> _DATA EXTRACT_
-.-.-

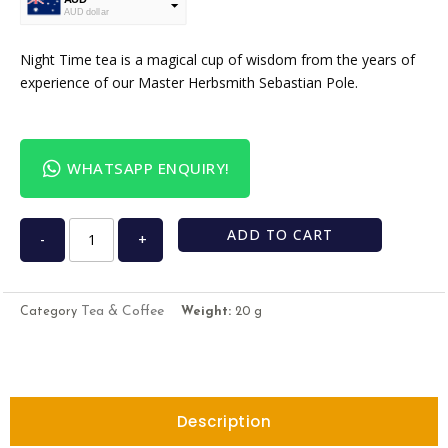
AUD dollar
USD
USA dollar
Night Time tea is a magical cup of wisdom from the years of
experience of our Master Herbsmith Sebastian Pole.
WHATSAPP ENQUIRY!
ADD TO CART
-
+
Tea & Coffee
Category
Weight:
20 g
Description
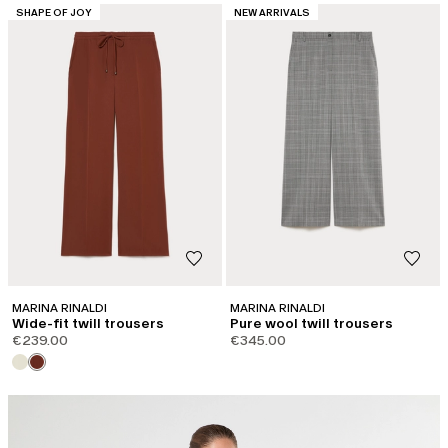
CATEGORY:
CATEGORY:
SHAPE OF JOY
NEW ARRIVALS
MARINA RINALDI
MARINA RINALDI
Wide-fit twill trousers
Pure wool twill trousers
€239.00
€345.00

-.-.-

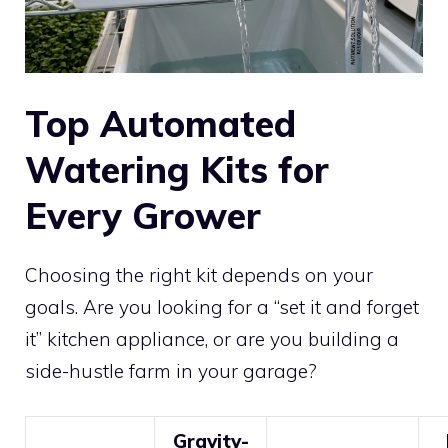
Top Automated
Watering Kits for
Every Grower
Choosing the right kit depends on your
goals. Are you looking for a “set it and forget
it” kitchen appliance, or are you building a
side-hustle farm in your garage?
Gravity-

-.-.-

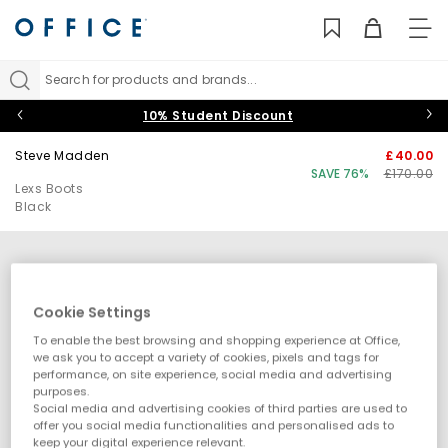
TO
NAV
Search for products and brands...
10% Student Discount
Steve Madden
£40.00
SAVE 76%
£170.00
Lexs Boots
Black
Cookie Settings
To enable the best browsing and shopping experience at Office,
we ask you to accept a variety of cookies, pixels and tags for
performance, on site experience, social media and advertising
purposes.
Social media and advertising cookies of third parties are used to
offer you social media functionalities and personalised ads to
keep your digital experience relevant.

-.-.-

> _PROBLEM DETAILS_
Show every line of the material above in which "trousers" is present.

> _FINAL ANSWER_
Wide-fit twill trousers
Pure wool twill trousers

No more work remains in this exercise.